What the task asks
Type every record exactly as it appears.

(Items from a data source)
──────
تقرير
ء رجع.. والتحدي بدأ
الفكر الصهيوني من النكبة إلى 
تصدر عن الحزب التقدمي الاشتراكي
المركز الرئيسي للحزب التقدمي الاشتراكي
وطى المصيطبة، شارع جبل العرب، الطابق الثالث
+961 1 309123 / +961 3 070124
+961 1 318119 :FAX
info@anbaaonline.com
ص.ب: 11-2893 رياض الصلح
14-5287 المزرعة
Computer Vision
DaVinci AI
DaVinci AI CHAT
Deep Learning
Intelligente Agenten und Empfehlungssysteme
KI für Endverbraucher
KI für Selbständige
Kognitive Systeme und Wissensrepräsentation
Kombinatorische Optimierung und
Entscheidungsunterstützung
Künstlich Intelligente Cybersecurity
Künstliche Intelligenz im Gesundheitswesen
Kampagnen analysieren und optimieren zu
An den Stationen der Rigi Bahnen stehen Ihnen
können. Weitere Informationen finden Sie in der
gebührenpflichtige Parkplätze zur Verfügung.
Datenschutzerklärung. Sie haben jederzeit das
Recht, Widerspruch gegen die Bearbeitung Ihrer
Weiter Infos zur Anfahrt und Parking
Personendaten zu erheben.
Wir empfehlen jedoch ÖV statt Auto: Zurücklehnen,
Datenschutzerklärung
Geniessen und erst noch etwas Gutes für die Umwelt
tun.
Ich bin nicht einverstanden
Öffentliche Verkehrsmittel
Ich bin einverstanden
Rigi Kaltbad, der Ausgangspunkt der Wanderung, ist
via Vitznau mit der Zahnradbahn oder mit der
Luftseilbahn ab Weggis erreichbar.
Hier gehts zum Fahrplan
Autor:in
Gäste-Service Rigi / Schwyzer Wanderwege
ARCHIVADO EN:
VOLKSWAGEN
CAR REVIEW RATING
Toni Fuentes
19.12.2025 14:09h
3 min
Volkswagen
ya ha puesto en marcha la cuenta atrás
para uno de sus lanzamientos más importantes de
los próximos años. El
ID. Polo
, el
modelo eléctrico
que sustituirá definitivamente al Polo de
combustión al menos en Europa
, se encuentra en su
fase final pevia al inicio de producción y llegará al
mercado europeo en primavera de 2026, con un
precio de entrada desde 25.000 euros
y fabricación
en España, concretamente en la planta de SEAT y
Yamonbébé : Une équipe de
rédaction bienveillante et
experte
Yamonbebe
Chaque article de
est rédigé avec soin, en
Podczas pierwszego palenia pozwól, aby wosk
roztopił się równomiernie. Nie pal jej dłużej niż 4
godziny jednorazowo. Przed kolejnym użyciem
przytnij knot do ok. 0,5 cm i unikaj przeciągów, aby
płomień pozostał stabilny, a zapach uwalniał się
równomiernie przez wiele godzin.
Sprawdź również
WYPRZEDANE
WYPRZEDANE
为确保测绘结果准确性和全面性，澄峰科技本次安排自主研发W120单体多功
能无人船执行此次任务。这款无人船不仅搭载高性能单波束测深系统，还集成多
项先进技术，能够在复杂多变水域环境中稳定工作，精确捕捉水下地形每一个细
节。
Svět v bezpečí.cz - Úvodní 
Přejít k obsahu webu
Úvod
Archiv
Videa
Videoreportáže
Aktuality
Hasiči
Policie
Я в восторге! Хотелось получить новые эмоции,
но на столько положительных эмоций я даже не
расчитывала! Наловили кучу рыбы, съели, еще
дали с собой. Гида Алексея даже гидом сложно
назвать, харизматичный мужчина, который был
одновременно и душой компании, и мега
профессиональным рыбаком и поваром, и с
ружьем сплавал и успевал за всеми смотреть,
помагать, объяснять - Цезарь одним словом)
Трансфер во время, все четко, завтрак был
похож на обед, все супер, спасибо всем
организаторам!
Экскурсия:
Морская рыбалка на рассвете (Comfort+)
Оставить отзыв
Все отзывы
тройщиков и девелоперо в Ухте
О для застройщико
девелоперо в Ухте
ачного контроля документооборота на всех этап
──────
Response
تقرير
ء رجع.. والتحدي بدأ
الفكر الصهيوني من النكبة إلى 
تصدر عن الحزب التقدمي الاشتراكي
المركز الرئيسي للحزب التقدمي الاشتراكي
وطى المصيطبة، شارع جبل العرب، الطابق الثالث
+961 1 309123 / +961 3 070124
+961 1 318119 :FAX
info@anbaaonline.com
ص.ب: 11-2893 رياض الصلح
14-5287 المزرعة
Computer Vision
DaVinci AI
DaVinci AI CHAT
Deep Learning
Intelligente Agenten und Empfehlungssysteme
KI für Endverbraucher
KI für Selbständige
Kognitive Systeme und Wissensrepräsentation
Kombinatorische Optimierung und
Entscheidungsunterstützung
Künstlich Intelligente Cybersecurity
Künstliche Intelligenz im Gesundheitswesen
Kampagnen analysieren und optimieren zu
An den Stationen der Rigi Bahnen stehen Ihnen
können. Weitere Informationen finden Sie in der
gebührenpflichtige Parkplätze zur Verfügung.
Datenschutzerklärung. Sie haben jederzeit das
Recht, Widerspruch gegen die Bearbeitung Ihrer
Weiter Infos zur Anfahrt und Parking
Personendaten zu erheben.
Wir empfehlen jedoch ÖV statt Auto: Zurücklehnen,
Datenschutzerklärung
Geniessen und erst noch etwas Gutes für die Umwelt
tun.
Ich bin nicht einverstanden
Öffentliche Verkehrsmittel
Ich bin einverstanden
Rigi Kaltbad, der Ausgangspunkt der Wanderung, ist
via Vitznau mit der Zahnradbahn oder mit der
Luftseilbahn ab Weggis erreichbar.
Hier gehts zum Fahrplan
Autor:in
Gäste-Service Rigi / Schwyzer Wanderwege
ARCHIVADO EN:
VOLKSWAGEN
CAR REVIEW RATING
Toni Fuentes
19.12.2025 14:09h
3 min
Volkswagen
ya ha puesto en marcha la cuenta atrás
para uno de sus lanzamientos más importantes de
los próximos años. El
ID. Polo
, el
modelo eléctrico
que sustituirá definitivamente al Polo de
combustión al menos en Europa
, se encuentra en su
fase final pevia al inicio de producción y llegará al
mercado europeo en primavera de 2026, con un
precio de entrada desde 25.000 euros
y fabricación
en España, concretamente en la planta de SEAT y
Yamonbébé : Une équipe de
rédaction bienveillante et
experte
Yamonbebe
Chaque article de
est rédigé avec soin, en
Podczas pierwszego palenia pozwól, aby wosk
roztopił się równomiernie. Nie pal jej dłużej niż 4
godziny jednorazowo. Przed kolejnym użyciem
przytnij knot do ok. 0,5 cm i unikaj przeciągów, aby
płomień pozostał stabilny, a zapach uwalniał się
równomiernie przez wiele godzin.
Sprawdź również
WYPRZEDANE
WYPRZEDANE
为确保测绘结果准确性和全面性，澄峰科技本次安排自主研发W120单体多功
能无人船执行此次任务。这款无人船不仅搭载高性能单波束测深系统，还集成多
项先进技术，能够在复杂多变水域环境中稳定工作，精确捕捉水下地形每一个细
节。
Svět v bezpečí.cz - Úvodní 
Přejít k obsahu webu
Úvod
Archiv
Videa
Videoreportáže
Aktuality
Hasiči
Policie
Я в восторге! Хотелось получить новые эмоции,
но на столько положительных эмоций я даже не
расчитывала! Наловили кучу рыбы, съели, еще
дали с собой. Гида Алексея даже гидом сложно
назвать, харизматичный мужчина, который был
одновременно и душой компании, и мега
профессиональным рыбаком и поваром, и с
ружьем сплавал и успевал за всеми смотреть,
помагать, объяснять - Цезарь одним словом)
Трансфер во время, все четко, завтрак был
похож на обед, все супер, спасибо всем
организаторам!
Экскурсия:
Морская рыбалка на рассвете (Comfort+)
Оставить отзыв
Все отзывы
тройщиков и девелоперо в Ухте
О для застройщико
девелоперо в Ухте
ачного контроля документооборота на всех этап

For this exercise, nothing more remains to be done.